I don’t know what it says about me, but I really wanted to try Cheddar Goblin.

Yeah. Mac and cheese is delicious, even if it comes out of a goblin, it’s still good.

Mandy has been on the festival circuit, has it been interesting to you how different audiences from different cultures have responded to the movie? Has there been any audience yet that has surprised you?

I’ve just been surprised by the fact that it’s been responded to positively [laughs]. I didn’t expect the sort of positive reaction that it has got. I thought that it was a little bit more accessible than Beyond the Black Rainbow, so I thought maybe a handful more people would like it than that, which was more difficult a film to get in tune with. But the fact there’s been such a groundswell of audience participation with the film and it’s been selling out midnight shows, one after the other, all over the place, is really interesting to me, that it’s resonating with people in a similar way.

Is it weird that we’d still eat it?

So what’s next?

I have no idea. This is the last festival I’m doing, so I’m going to go home and spend some time with my wife and my cat.

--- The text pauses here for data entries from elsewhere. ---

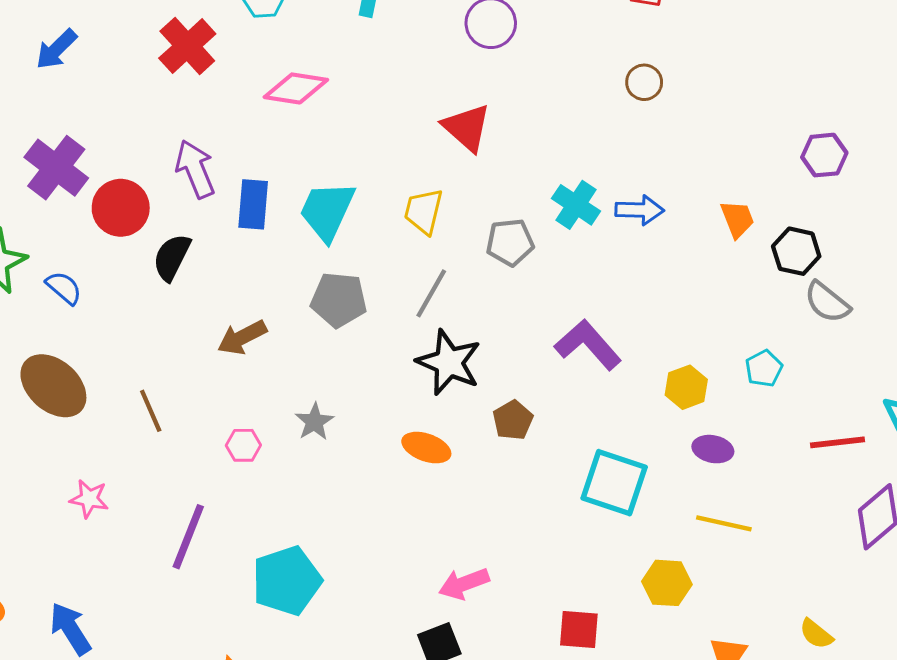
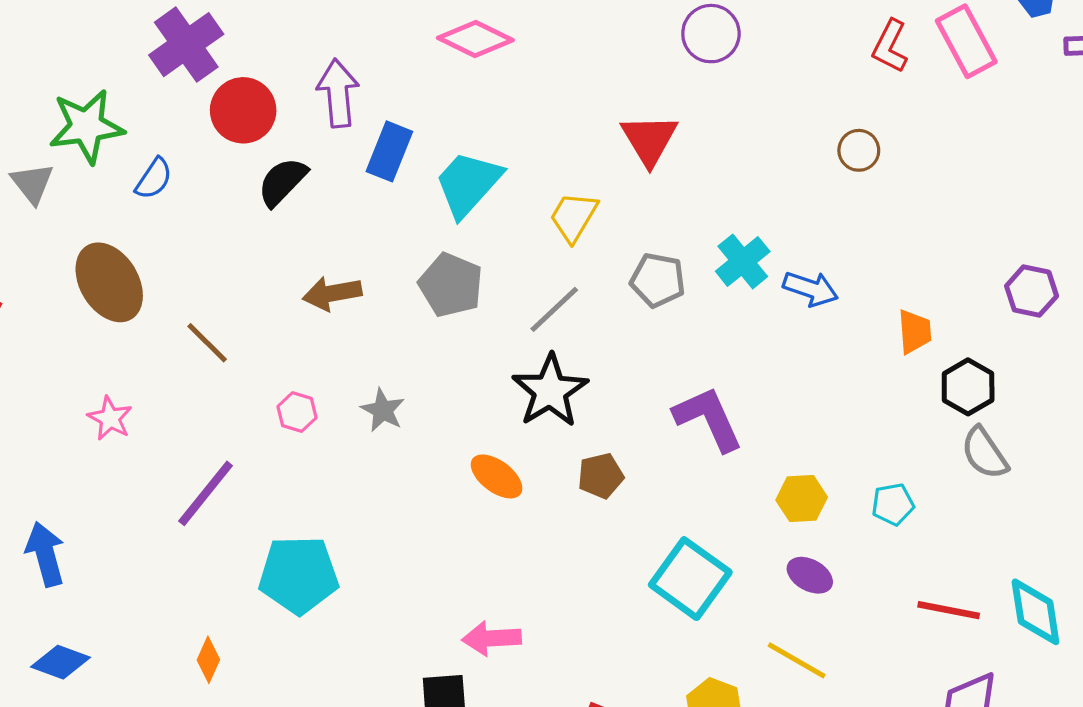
blue semicircle: (64, 288) -> (154, 179), turned 66
brown line: (151, 411) -> (207, 343), turned -39
gray star: (314, 422) -> (383, 410), turned -30

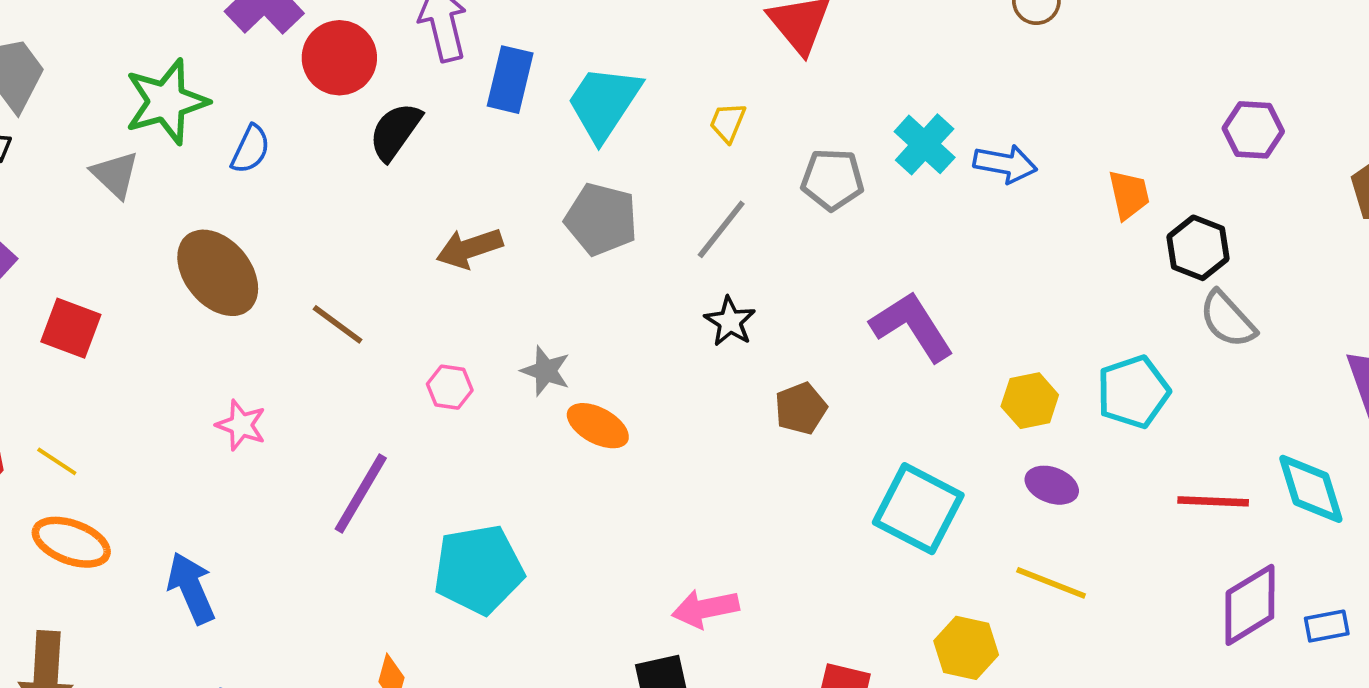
yellow trapezoid: (574, 217) -> (728, 122), size x0.7
black star: (550, 391) -> (730, 321), size x0.6
orange ellipse: (497, 476) -> (598, 426), moved
cyan pentagon: (893, 504) -> (1133, 392), size x1.5

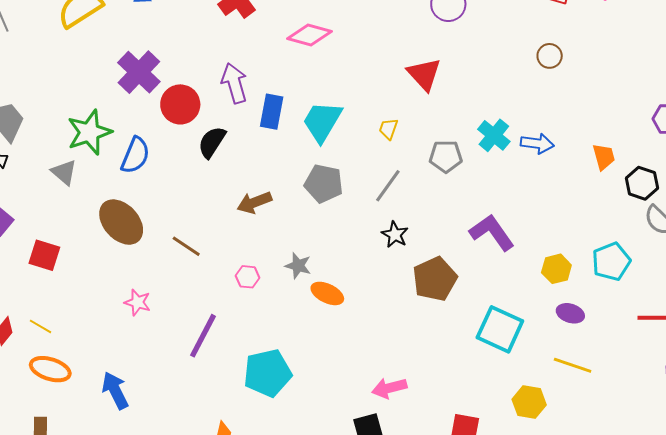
blue semicircle: (251, 149) -> (135, 155), size x1.4
brown pentagon: (801, 408) -> (435, 279), size x1.6

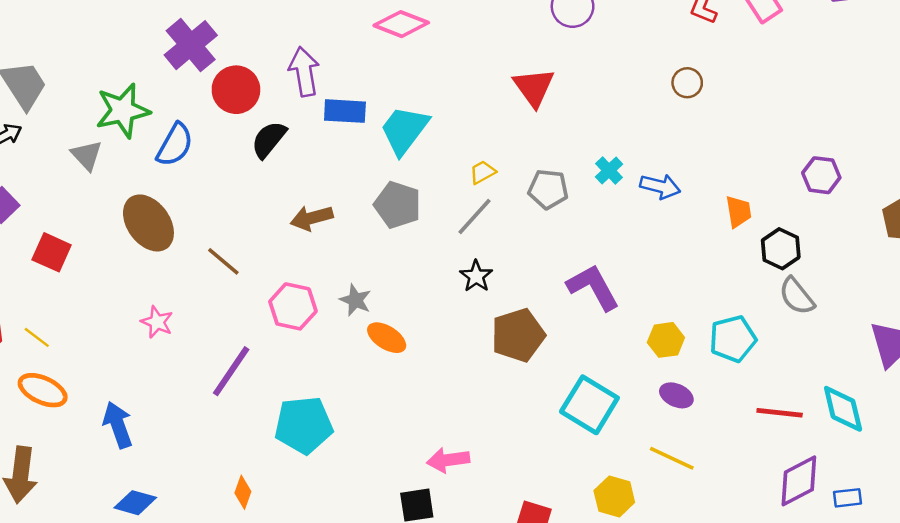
blue rectangle: (272, 112) -> (345, 111), turned 76
yellow trapezoid: (388, 129) -> (483, 172), moved, turned 35
cyan cross: (494, 135) -> (609, 171), size x0.7
pink hexagon: (248, 277) -> (293, 306), size x1.6

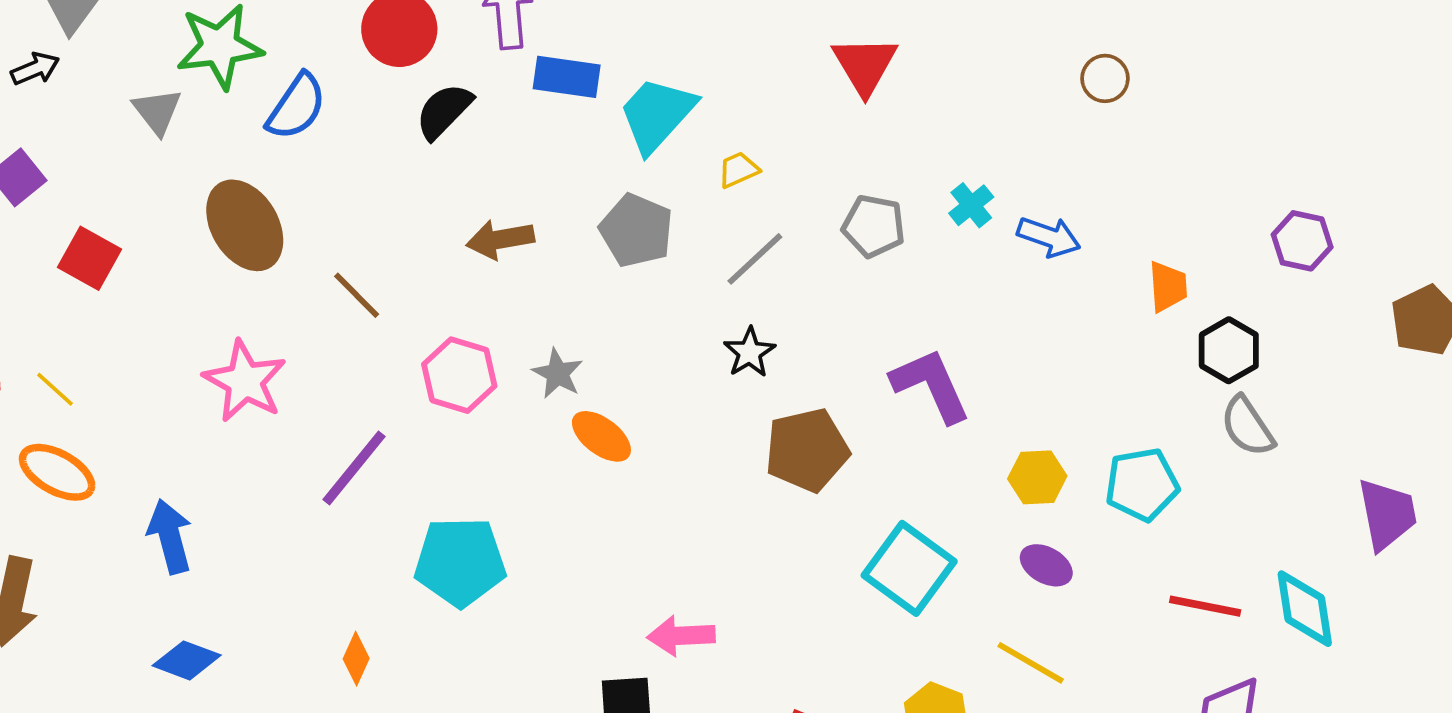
yellow trapezoid: (483, 172) -> (738, 170), moved
pink star: (157, 322) -> (245, 381), size x1.6

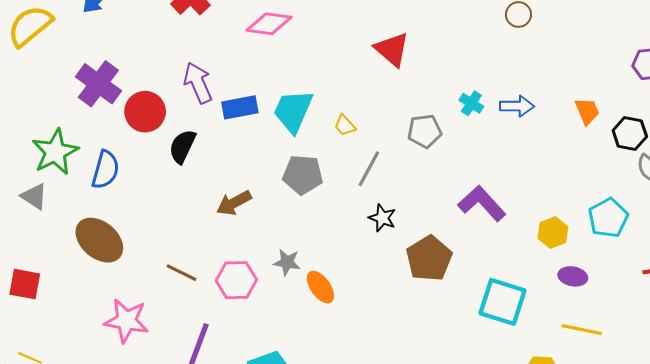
yellow trapezoid: (738, 170) -> (345, 125), turned -90
brown line: (357, 295) -> (181, 273), moved
orange ellipse: (601, 436) -> (320, 287), turned 36

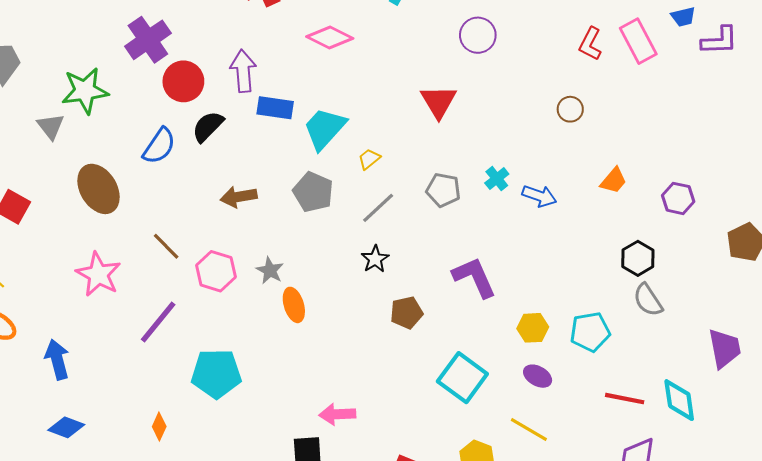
orange trapezoid: (587, 111) -> (614, 181), moved, turned 44
yellow trapezoid: (345, 125) -> (369, 159), turned 75
blue semicircle: (105, 170) -> (159, 146), moved
brown pentagon: (429, 258) -> (407, 313), size x0.7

So is this the end of the Mandy experience? I guess the whole thing is prolonged across the course of the press tour, but now that’s over, is that sort of sad for you?

It’s bittersweet, you know. I think the fact people responded positively to the film is still something that hasn’t sunk in with me yet. The reaction to Black Rainbow was relatively muted, and I personally was very happy and proud of the film and over the years people have come to me who love it, but this is a more overt, positive reaction. I’m a really pessimistic person, so I just don’t let myself feel too much pleasure. Maybe in a year or something I’ll be like, oh that went pretty well.

Finally, we have to ask as you mentioned earlier you’re a big fan – what is your favourite Nicolas Cage performance?

Yeah, many, but the one that really made me a lifelong fan of his was Vampire’s Kiss.

Hard to believe, but Mandy marks a more accessible turn for the director after Beyond the Black Rainbow

Mandy is showing at the International Film Festival and Awards – Macau (IIFAM) 2018.